Document the “Before.” Take your followers behind the scenes of a staging day before the furniture arrives. Film a quick video discussing a home inspection that threw a wrench into a transaction—and explain exactly how you negotiated past it. When you show the chaos and your solution, you position yourself as an indispensable problem-solver.
The ‘no-edit’ content framework
To successfully execute the anti-aesthetic style, you have to break some old social media habits. Use this framework to keep your content creation fast, frictionless and authentic.
- Ditch the third-party caption apps: Instead of using flashy, bouncing, neon text overlays, use the social platform’s native, basic text tool. It makes your video look like an organic post rather than an advertisement.
- Embrace the background noise: Don’t worry about capturing pristine audio in a soundproof space. The ambient hum of a local coffee shop or the wind on a sidewalk proves you are out in the real world doing real work.
- The “one-take” rule: Challenge yourself to record a video and post the very first take.

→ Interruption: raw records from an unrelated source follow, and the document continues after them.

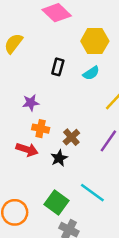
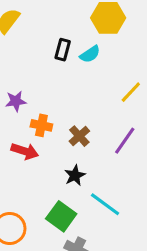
cyan semicircle: (91, 73) -> (90, 54), moved
purple star: (31, 103) -> (16, 101), moved
black star: (59, 158) -> (75, 175), moved

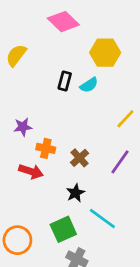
green square: (61, 216) -> (63, 229), turned 30

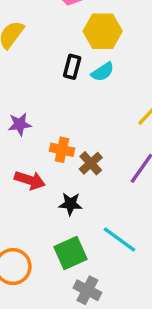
yellow hexagon: (105, 53) -> (103, 31), moved
orange cross: (46, 148) -> (62, 150), moved
black star: (75, 193) -> (70, 204), moved, turned 30

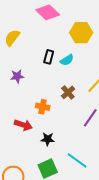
yellow hexagon: (103, 31) -> (81, 33), moved
purple star: (20, 124) -> (17, 76), moved
brown cross: (91, 163) -> (68, 92), moved

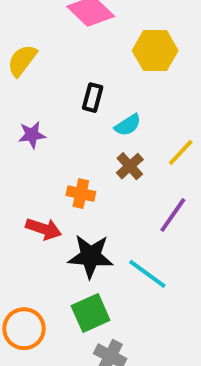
cyan semicircle: (67, 60) -> (128, 125), moved
black star: (48, 139) -> (91, 256), size x1.6
cyan line: (77, 160) -> (147, 274), moved

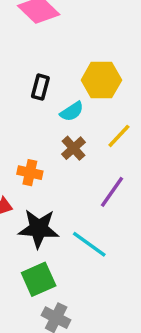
yellow hexagon: (155, 51) -> (101, 80), moved

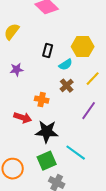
cyan line: (89, 244) -> (76, 153), moved

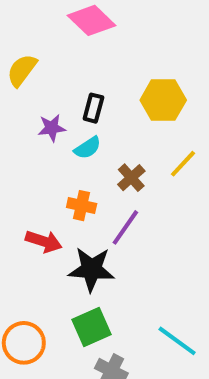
cyan semicircle: (66, 65) -> (88, 148), moved
purple star: (17, 70) -> (52, 128), moved
purple line: (89, 111) -> (125, 227), moved
cyan line: (76, 153) -> (177, 341), moved

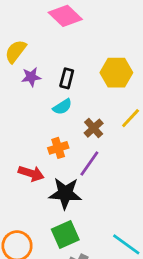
purple star: (52, 128) -> (31, 77), moved
orange cross: (82, 206) -> (58, 148), turned -30

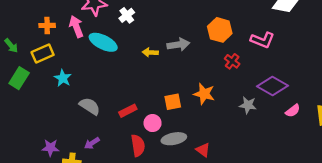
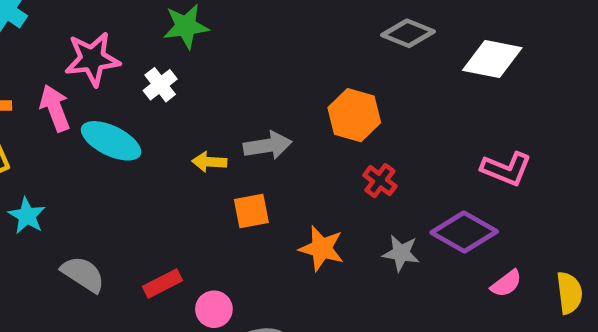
pink L-shape: (262, 40) -> (506, 169), moved
orange square: (173, 102) -> (251, 211), moved
gray star: (248, 105) -> (401, 253), moved

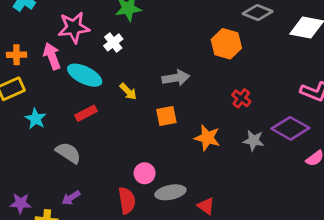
orange hexagon: (354, 115) -> (226, 44), moved
yellow arrow: (209, 162) -> (128, 91), moved, turned -138
red rectangle: (162, 283) -> (86, 113), moved

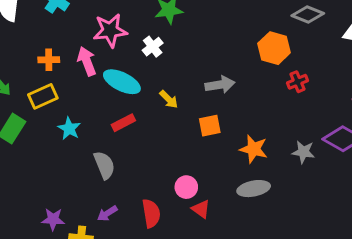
red cross: (241, 98) -> (298, 82), moved, turned 30
gray semicircle: (68, 153) -> (104, 165), turned 35
gray ellipse: (170, 192) -> (254, 189), moved
red semicircle: (127, 200) -> (151, 213), moved
red triangle: (206, 206) -> (201, 209), moved

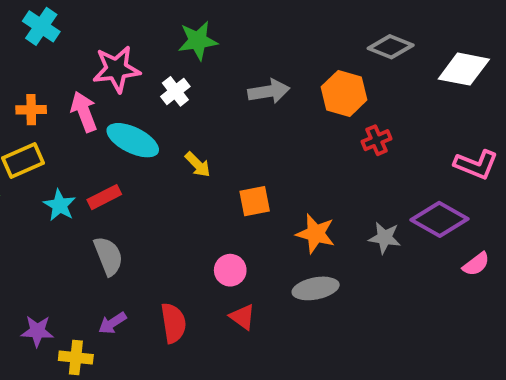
gray arrow: (220, 85) -> (269, 91), moved
red rectangle: (123, 123) -> (104, 197), moved
pink circle: (186, 187) -> (230, 270), moved

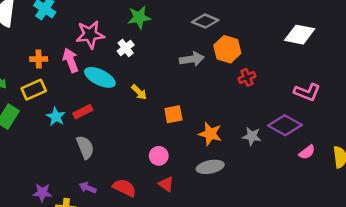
gray diamond: (391, 47) -> (205, 21), moved
gray arrow: (269, 91) -> (192, 59), moved
purple arrow: (112, 323) -> (88, 188), turned 56
red semicircle: (173, 323) -> (124, 188), turned -55

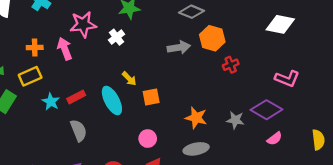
cyan ellipse: (100, 77) -> (112, 100), moved, turned 36
orange square: (173, 114) -> (151, 97), moved
pink semicircle: (307, 152) -> (274, 139), moved

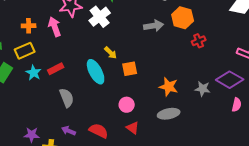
white cross: (117, 37) -> (100, 17), size x1.5
red rectangle: (76, 97) -> (56, 69), moved
cyan star: (51, 102) -> (34, 73), moved
pink semicircle: (274, 139) -> (237, 105), turned -40

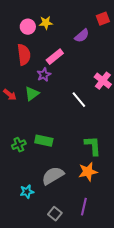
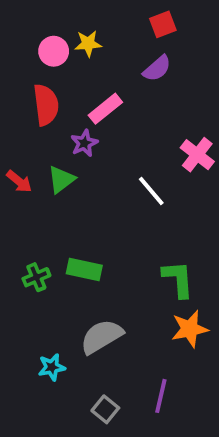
red square: (103, 19) -> (163, 24), moved
orange star: (88, 172) -> (190, 329), moved

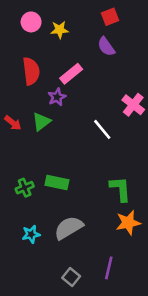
pink circle: (54, 51) -> (31, 22), moved
purple semicircle: (157, 68) -> (106, 47), turned 96
cyan star: (52, 367) -> (31, 234), moved

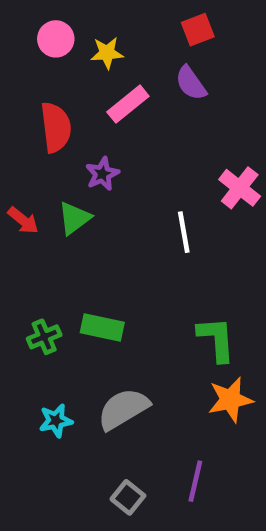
pink rectangle: (71, 74) -> (128, 104), moved
white line: (102, 129) -> (184, 232), turned 30

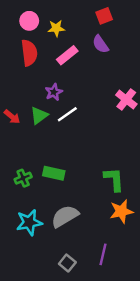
red semicircle: (56, 127) -> (29, 53), moved
white line: (184, 232) -> (67, 114), moved, turned 65
cyan star: (56, 421) -> (29, 222), size x1.5

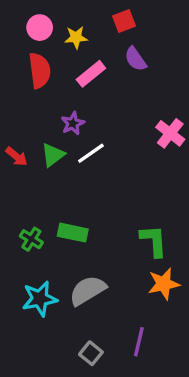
red square: (104, 16) -> (124, 21), moved
green cross: (23, 178) -> (31, 239), turned -35

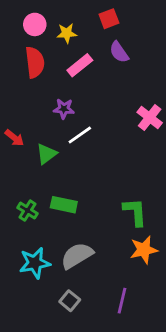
purple star: (73, 123) -> (64, 109), turned 30
green triangle: (53, 155) -> (46, 154), moved
gray square: (91, 353) -> (70, 301), moved

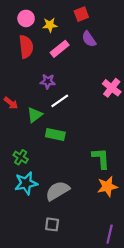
green rectangle: (64, 205) -> (55, 134), moved
cyan star: (35, 263) -> (26, 183), moved
gray square: (70, 301) -> (52, 224), turned -32
purple line: (122, 301) -> (110, 234), moved

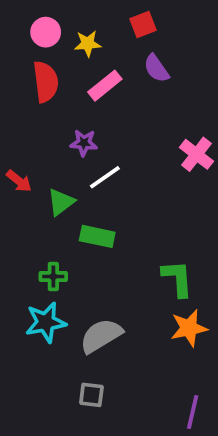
green cross: (21, 157) -> (53, 277), moved, turned -32

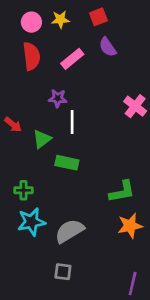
yellow star: (88, 44) -> (60, 19), moved
white line: (105, 177) -> (72, 122), turned -55
green cross: (53, 277) -> (24, 190), moved
green L-shape: (177, 278) -> (122, 192), turned 84

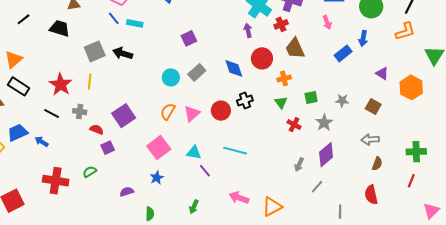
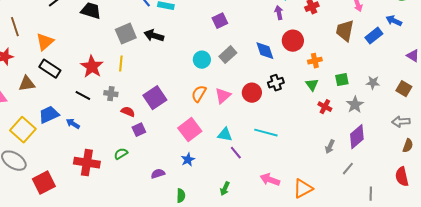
blue arrow: (363, 38) -> (394, 21), turned 105
brown trapezoid: (295, 48) -> (345, 31), moved, turned 35

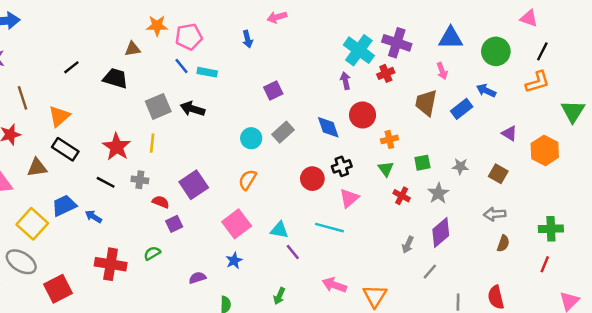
pink triangle: (223, 96) -> (349, 198), moved
red semicircle: (402, 177) -> (496, 297), moved
orange triangle: (303, 189) -> (375, 296), turned -30

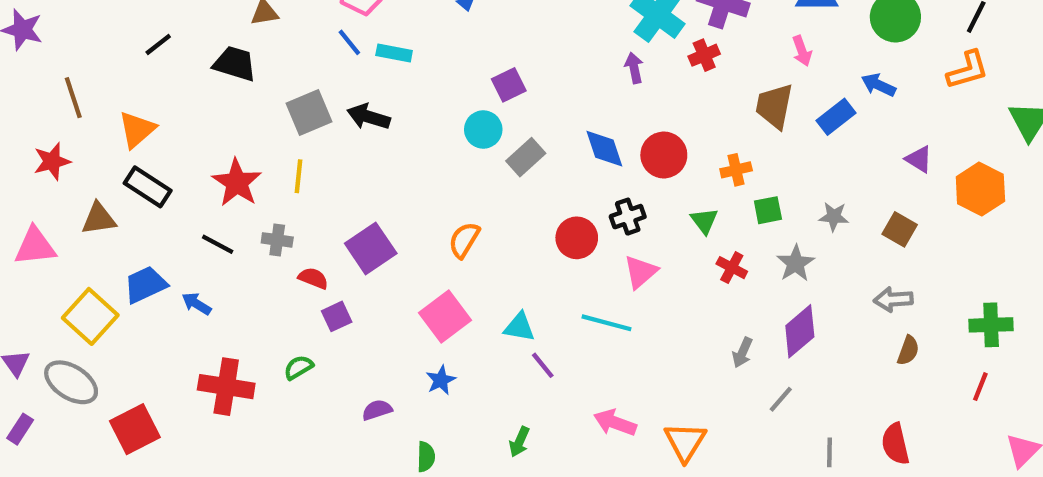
red circle: (363, 115) -> (664, 155), moved
cyan circle: (251, 138) -> (483, 129), moved
orange cross: (389, 139) -> (736, 170), moved

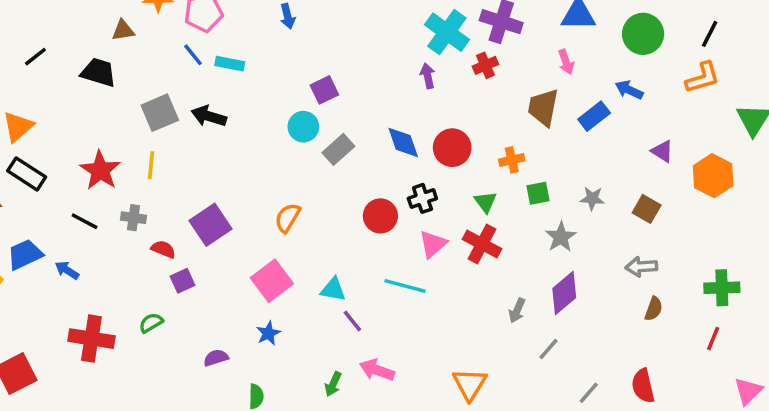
red cross: (732, 268) -> (482, 244), moved, size x1.5
pink arrow: (615, 423) -> (377, 370), moved
gray line: (830, 452) -> (589, 393), turned 40

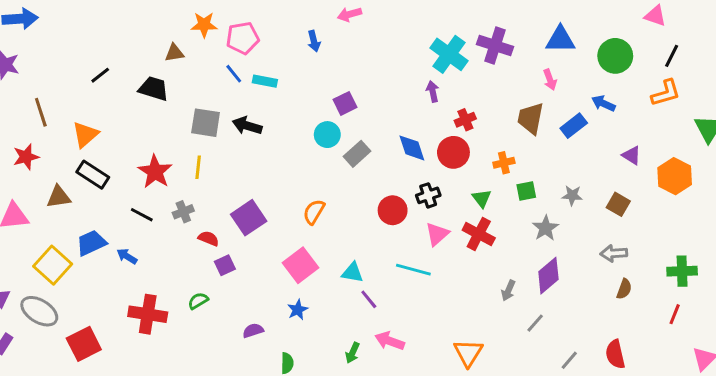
red cross: (485, 65) -> (465, 120), moved
gray square: (160, 113) -> (206, 123), turned 32
gray cross: (134, 218) -> (183, 212), turned -30

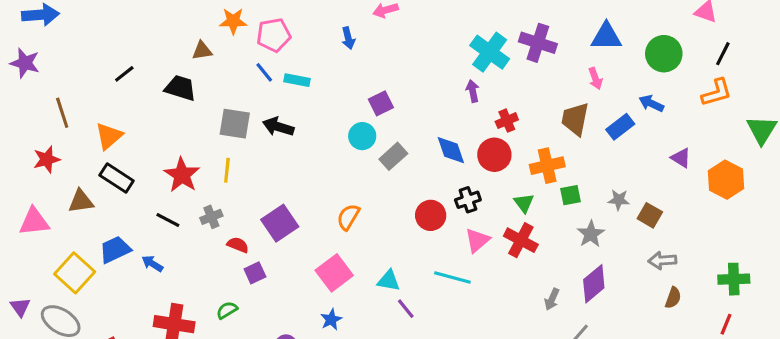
orange cross: (504, 163) -> (547, 166), size x1.5
brown square: (618, 204) -> (650, 215), moved

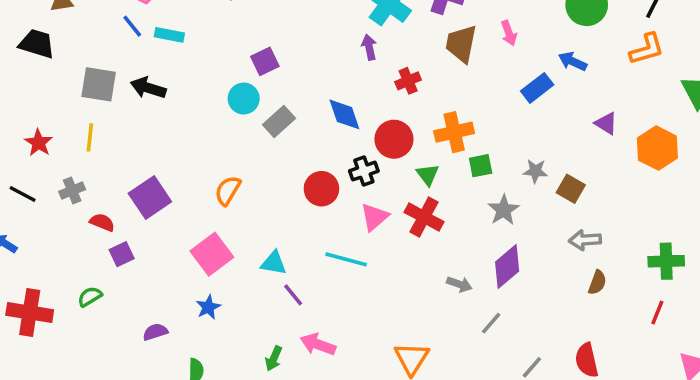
brown trapezoid: (575, 119) -> (461, 44), moved
red circle: (494, 155) -> (394, 139), moved
red star: (182, 175) -> (39, 143), size x0.7
gray arrow: (552, 299) -> (459, 284), turned -95

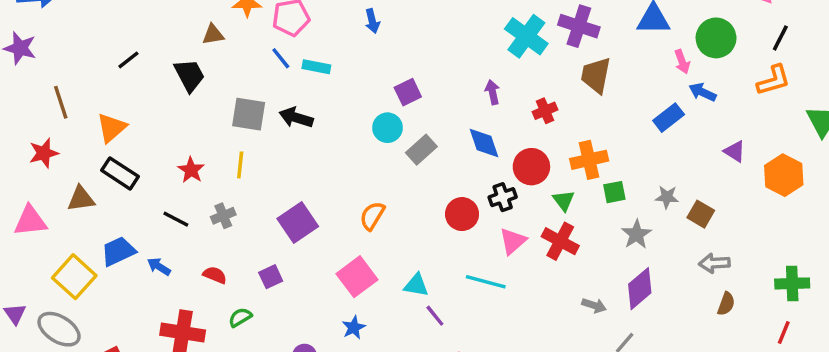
pink arrow: (509, 33) -> (682, 62), moved
black trapezoid: (37, 44) -> (189, 75), turned 45
purple arrow: (369, 47) -> (492, 92), moved
red semicircle: (102, 222) -> (215, 275), moved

Leave in the minor stumbles, the “umms” and the natural hand gestures. Perfection is intimidating; authenticity is relatable.
Three authentic prompts to post this week
Ready to drop the filter? Try these three text-overlay prompts using simple, handheld video footage:
- The reality check: Take video walking through an empty listing. Add the text: “What the glossy staging photos won’t tell you about buying a home in today’s market…”
- The behind-the-scenes truth: Take video of you at your desk covered in paperwork. Add the text: “I just spent three hours solving a title issue so my buyers could close on time on Friday. Here is why your choice of agent matters.”
- The neighborhood unfiltered: Take video of you walking into your favorite local spot. Add the text: “Forget the tourist traps. If you are moving to , this is the one coffee shop you actually need to know about.”
By positioning yourself as a transparent resource rather than a curated persona, you build a digital presence that feels less like marketing and more like matchmaking.